Alexa, Amazon’s poster child for connected home devices, has recently received yet another update. Researchers have developed a method of implementing improved natural language processing in the model, cutting the error rate by 8%. This was done through a combination of transfer learning and utilising AI to generate ‘embeddings’ of words.
Transfer learning was implemented with a neural network to train an AI on a large dataset of annotated speech samples, thus enabling researchers to bootstrap training in a new domain with sparse data. This technique taps into millions of unnannotated interactions with Alexa, fueled by data from users of Amazon’s Echo products.
These interactions were utilised to train a model to generate something known as embeddings, which are direct numerical representations of words. Post the generation of these embeddings, words with similar functions are grouped closely together. This grouping is conducted with reference to their “co-occurence” with other words, as this is the way that natural language works.
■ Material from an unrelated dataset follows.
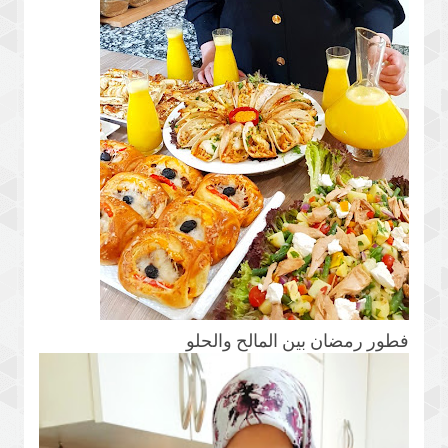
فطور رمضان بين المالح والحلو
Thus, by determining how many co-occuring words two words have in common, it is possible to know their distance from each other in the embeddings. This allows Amazon to capture information about words that are similar to each other semantically, without the requirement of human labour transcribing the words from speech.
These embeddings are organised using a scheme known as embeddings from language models, or ELMo for short. Alexa researchers created a version of ELMo that fits in with the requirements of Alexa. As it requires real-time processing of spoken text, they created a version of ELMo they called ELMo Light (ELMoL).
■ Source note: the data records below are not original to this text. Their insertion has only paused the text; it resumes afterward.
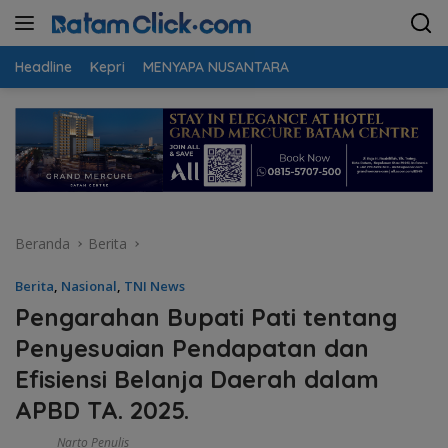
Langsung
ke
konten
Headline
Kepri
MENYAPA NUSANTARA
Beranda
Berita
Berita
,
Nasional
,
TNI News
Pengarahan Bupati Pati tentang
Penyesuaian Pendapatan dan
Efisiensi Belanja Daerah dalam
APBD TA. 2025.
Narto Penulis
Proceeding this, the researchers created 3 models, one with ELMo, one with ELMoL, and one without any embedding scheme. The first two networks had their embedding layers trained on upwards of 250 million unannotated requests to the assistant, with the second step being utilising 4 million annotated requests from existing Alexa services. Keeping in mind that this also utilised transfer learning, the models were retrained on limited data to perform new tasks.
The results showed that the network that utilised ELMo came in first, with ELMoL following close behind. Researchers also observed that the improvements were inversely proportional to the amount of data used in the final retraining step. This proved that the transfer learning algorithm was successful in providing results from smaller amounts of data.